Well, I’ve got bad news for you. You are not only increasing your risk for stroke, you are putting your spouse/partner at risk as well.
The study is based on analysis of data from the Health and Retirement Study (HRS), a survey of 50-year olds and above Americans, sponsored by theNational Institute on Aging.
And figures to the support the bad news are as follows:
- For those who never smoked, being married to a current smoker was associated with a 42% increase in risk of stroke compared to being married to a never-smoker.
- For former smokers, being married to a current smoker was associated with a 72% increase in risk compared to being married to a never-smoker.
On the upside, quitting immediately lowers the risk of stroke of both the smoker and his/her non-smoking spouse. Thus, the stroke risks associated to being married to a former smoker and a never-smoker are not significantly different. This indicates that quitting really pays off, no matter when. In addition, your choice for a long-term life partner can actually determine your risk for stroke.This reminds me of Carrie Bradshaw ( of Sex and the City) trying to quit while dating a nonsmoker. However, smoking and partnership are far from just a TV adult comedy series. They are for real.
In another study, the effects of smoking cessation on your vascular system are observable soon after quitting. According to one study author:
“The harms of smoking are reversible, but for some causes of death, the reduction takes many years, so it’s never too early to quit smoking. On the other hand, for some diseases-eg, CHD-there is a rapid decline in risk, so it’s never too late to stop smoking, even if you’ve been smoking for many, many years”
The final analysis of the HRS data included 16,225 participants and their spouses who were followed up for an average of 9.1 years. Adjustments were made for age, ethnicity, Southern birthstate, parental education, and occupation, income and wealth, obesity, overweight, alcohol use, and diagnosed hypertension, diabetes or heart disease but the results were the same – smoking makes you susceptible to stroke and passive or secondhand or environmental smoke makes your spouse/partner susceptible as well.

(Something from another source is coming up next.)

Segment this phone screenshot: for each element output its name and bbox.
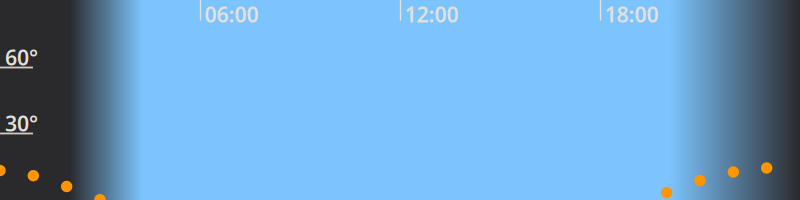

Now, if your smoking habits adversely affect your partner’s health, how do you think does it affect your child/children’s health?
Studies have shown that children who have smoking parents tend to have health problems associated with the polluted environment they live in. These problems include heart problems, allergies and asthma attacks, sudden infant death (SIDS), gum problems and tooth caries, and sleeping disorders. Smoking before and during pregnancy has also been shown to increase the incidence of congenital heart defects.